Among the BASEL III adopters, western banks have been hit the hardest in their RoEs with the emerging market banks to a lesser extent (See illustration).
“That is the reason why BASEL III concerns a lot for the CEOs of the banks, because RoEs, the size of the balance sheet and the capital levels have become huge concerns,” Mishra told at a forum organised by SJMS Associates.

Sri Lanka’s banking sector RoEs during the 2Q14 ranged from 0.7 percent by Union Bank of Colombo PLC to 22.1 percent by state-owned People’s Bank.
It was only recently former Commercial Bank PLC Chairman Dinesh Weerakkody echoed the same sentiments, where banks might have to curtail dividend payouts in the future to preserve and build capital buffers.
“This negative effect on RoE and dividend payouts could reduce the investor’s preference to invest in bank equity, compared to other options available in the stock exchange,” he said.

Meanwhile, Deloitte (India) Director Dr. Lakshmi Narasimhan said investors might reconsider continuing their investments in the banking stocks if the ever increasing cost of risk management, governance and compliance fail to transform into higher RoEs.  
“Each one of these is going to result in a cost. This is an unavoidable cost but this is necessary. And we have to see how efficient we are in managing this cost vis-à-vis our competitors.

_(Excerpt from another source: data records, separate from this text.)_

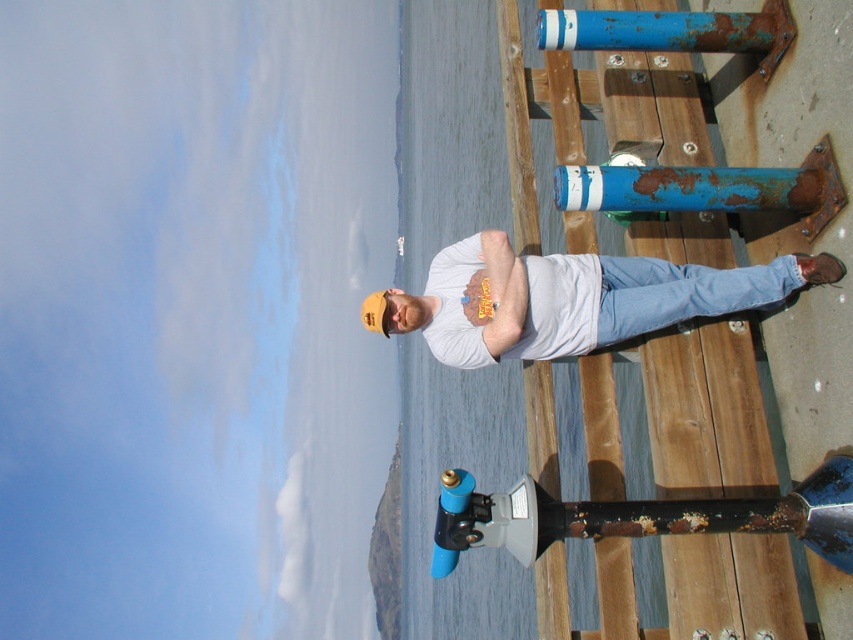 Question: Is the position of white cotton shirt at center less distant than that of blue matte pipe at lower center?

Choices:
 (A) no
 (B) yes

Answer: (A)

Question: Is white cotton shirt at center above blue matte pipe at lower center?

And finally does it represent value for money? And how does it impact the RoE for the investors ultimately? Ultimately it has to somehow tie back to the RoE.
If every bank is BASEL III compliant but offers only 8 percent return, why would they continue to invest in the banking sector?
If the infrastructure sector or any other sector is offering 15 percent, they will go there. Definitely there has to be some serious questions to be asked about the value for money,” Dr. Narasimhan averred.  

Dr. Narasimhan however said BASEL III is clearly an inconvenience for the banks that have now started to see a growth after the global financial crisis and is a deterrent for performance growth.
“So, in this time of growth, if you are to make additional capital to increase the growth, part of the capital will sit idle. That way, it is an inconvenience,” he said.